* The problem:
Transcribe every line from the one containing "bara möjligt" to the end of the listing, exactly as written, and leave out the pictures.

* Source material:
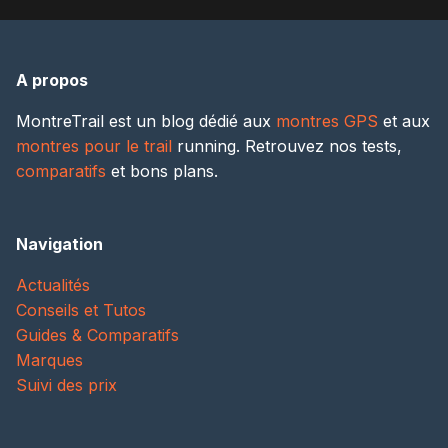
A propos
MontreTrail est un blog dédié aux
montres GPS
et aux
montres pour le trail
running. Retrouvez nos tests,
comparatifs
et bons plans.
Navigation
Actualités
Conseils et Tutos
Guides & Comparatifs
Marques
Suivi des prix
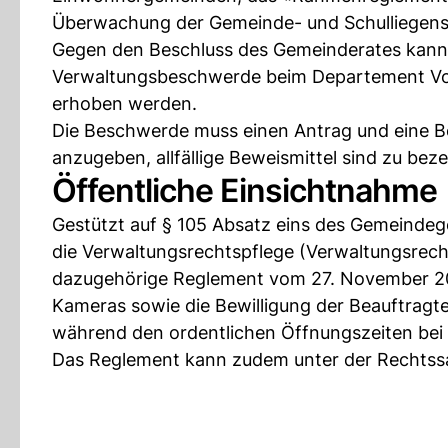
Überwachung der Gemeinde- und Schulliegensc
Gegen den Beschluss des Gemeinderates kann in
Verwaltungsbeschwerde beim Departement Volk
erhoben werden.
Die Beschwerde muss einen Antrag und eine B
anzugeben, allfällige Beweismittel sind zu be
Öffentliche Einsichtnahme
Gestützt auf § 105 Absatz eins des Gemeindeg
die Verwaltungsrechtspflege (Verwaltungsrec
dazugehörige Reglement vom 27. November 202
Kameras sowie die Bewilligung der Beauftragt
während den ordentlichen Öffnungszeiten bei 
Das Reglement kann zudem unter der Rechts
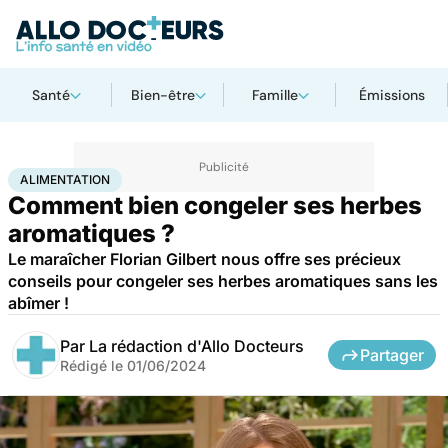
Santé
Bien-être
Famille
Émissions
Accueil
Bien-être
Nutrition
Alimentation
ALIMENTATION
Comment bien congeler ses herbes
aromatiques ?
Le maraîcher Florian Gilbert nous offre ses précieux
conseils pour congeler ses herbes aromatiques sans les
abîmer !
Par
La rédaction d'Allo Docteurs
Partager
Rédigé le
01/06/2024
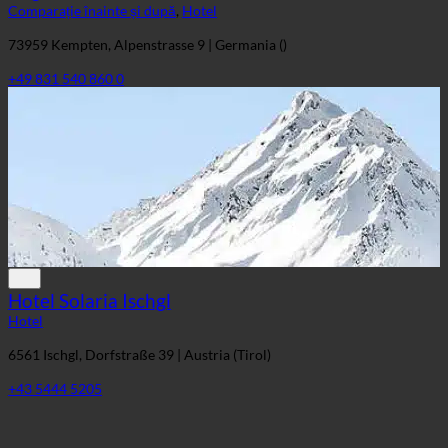
Comparație înainte și după
,
Hotel
73959 Kempten, Alpenstrasse 9 | Germania ()
+49 831 540 860 0
Hotel Solaria Ischgl
Hotel
6561 Ischgl, Dorfstraße 39 | Austria (Tirol)
+43 5444 5205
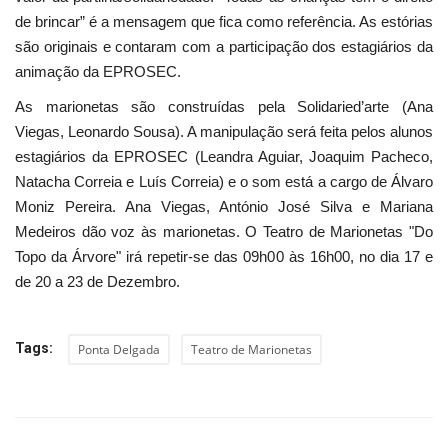
de brincar” é a mensagem que fica como referência. As estórias
são originais e contaram com a participação dos estagiários da
animação da EPROSEC.
As marionetas são construídas pela Solidaried’arte (Ana
Viegas, Leonardo Sousa). A manipulação será feita pelos alunos
estagiários da EPROSEC (Leandra Aguiar, Joaquim Pacheco,
Natacha Correia e Luís Correia) e o som está a cargo de Álvaro
Moniz Pereira. Ana Viegas, António José Silva e Mariana
Medeiros dão voz às marionetas. O Teatro de Marionetas "Do
Topo da Árvore" irá repetir-se das 09h00 às 16h00, no dia 17 e
de 20 a 23 de Dezembro.
Tags:
Ponta Delgada
Teatro de Marionetas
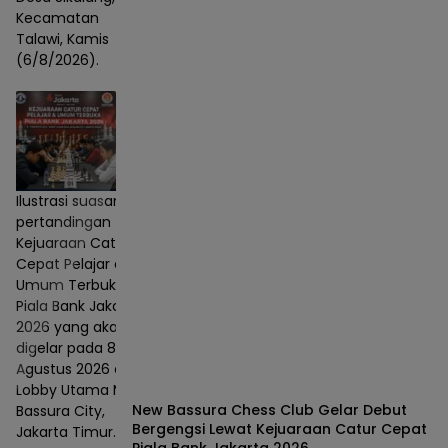
Kecamatan
Talawi, Kamis
(6/8/2026).
Ilustrasi suasana
pertandingan
Kejuaraan Catur
Cepat Pelajar dan
Umum Terbuka
Piala Bank Jakarta
2026 yang akan
digelar pada 8–9
Agustus 2026 di
Lobby Utama Mall
New Bassura Chess Club Gelar Debut
Bassura City,
Bergengsi Lewat Kejuaraan Catur Cepat
Jakarta Timur.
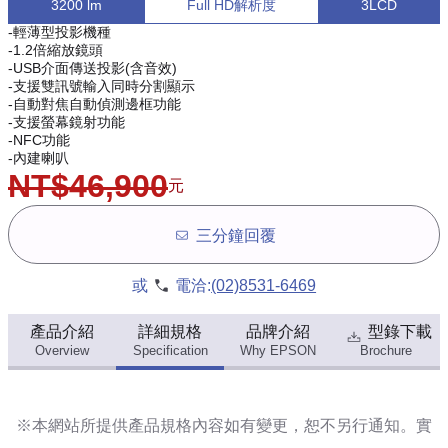
3200 lm
Full HD解析度
3LCD
-輕薄型投影機種
-1.2倍縮放鏡頭
-USB介面傳送投影(含音效)
-支援雙訊號輸入同時分割顯示
-自動對焦自動偵測邊框功能
-支援螢幕鏡射功能
-NFC功能
-內建喇叭
NT$46,900
元
三分鐘回覆
或
電洽:
(02)8531-6469
產品介紹
詳細規格
品牌介紹
型錄下載
Overview
Specification
Why EPSON
Brochure
※本網站所提供
產品規格內容
如有變更，恕不另行通知。實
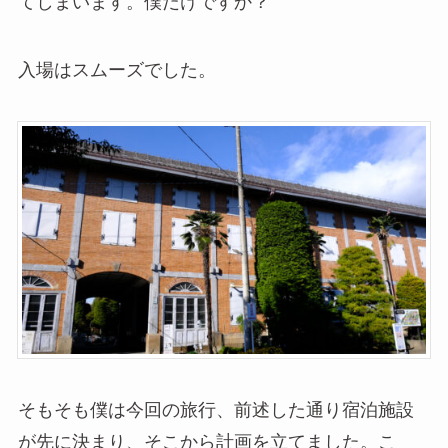
てしまいます。僕だけですか？
入場はスムーズでした。
そもそも僕は今回の旅行、前述した通り宿泊施設
が先に決まり、そこから計画を立てました。こ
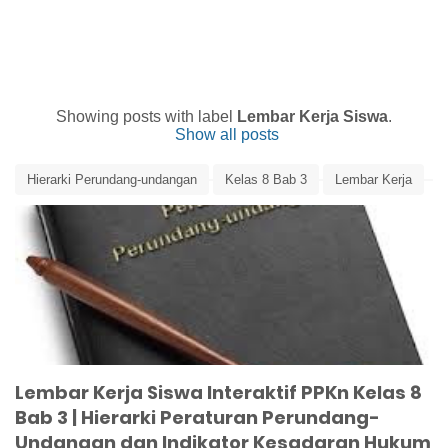
Showing posts with label
Lembar Kerja Siswa
.
Show all posts
Hierarki Perundang-undangan
Kelas 8 Bab 3
Lembar Kerja
Lembar Kerja PPKn
Lembar Kerja Siswa
Lembar Kerja Siswa Interaktif
Media Pembelajaran
Memaknai Peraturan Perundang-Undangan
PPKn
Lembar Kerja Siswa Interaktif PPKn Kelas 8
Bab 3 | Hierarki Peraturan Perundang-
Undangan dan Indikator Kesadaran Hukum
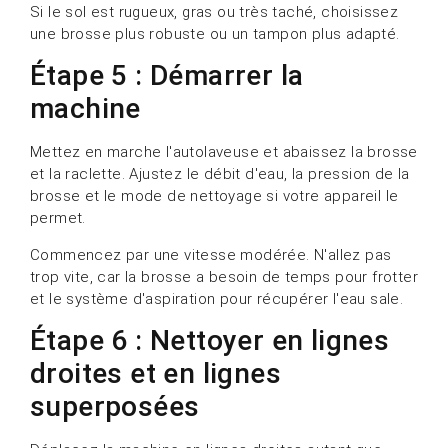
Si le sol est rugueux, gras ou très taché, choisissez
une brosse plus robuste ou un tampon plus adapté.
Étape 5 : Démarrer la
machine
Mettez en marche l'autolaveuse et abaissez la brosse
et la raclette. Ajustez le débit d'eau, la pression de la
brosse et le mode de nettoyage si votre appareil le
permet.
Commencez par une vitesse modérée. N'allez pas
trop vite, car la brosse a besoin de temps pour frotter
et le système d'aspiration pour récupérer l'eau sale.
Étape 6 : Nettoyer en lignes
droites et en lignes
superposées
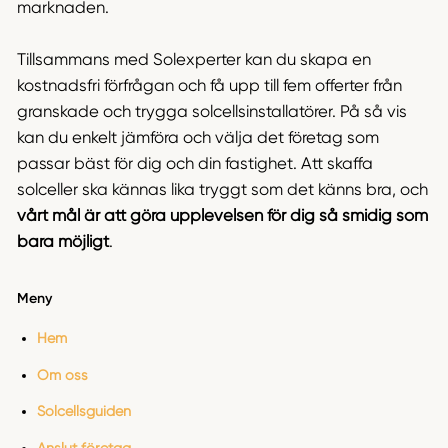
marknaden.
Tillsammans med Solexperter kan du skapa en
kostnadsfri förfrågan och få upp till fem offerter från
granskade och trygga solcellsinstallatörer. På så vis
kan du enkelt jämföra och välja det företag som
passar bäst för dig och din fastighet. Att skaffa
solceller ska kännas lika tryggt som det känns bra, och
vårt mål är att göra upplevelsen för dig så smidig som
bara möjligt
.
Meny
Hem
Om oss
Solcellsguiden
Anslut företag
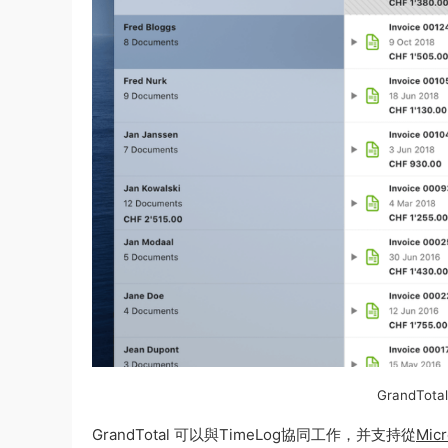
GrandTot
GrandTotal 可以與TimeLog協同工作，并支持從
Micr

* Answer space:
bara möjligt
.
Meny
Hem
Om oss
Solcellsguiden
Anslut företag
GrandTot
GrandTotal 可以與TimeLog協同工作，并支持從
Micr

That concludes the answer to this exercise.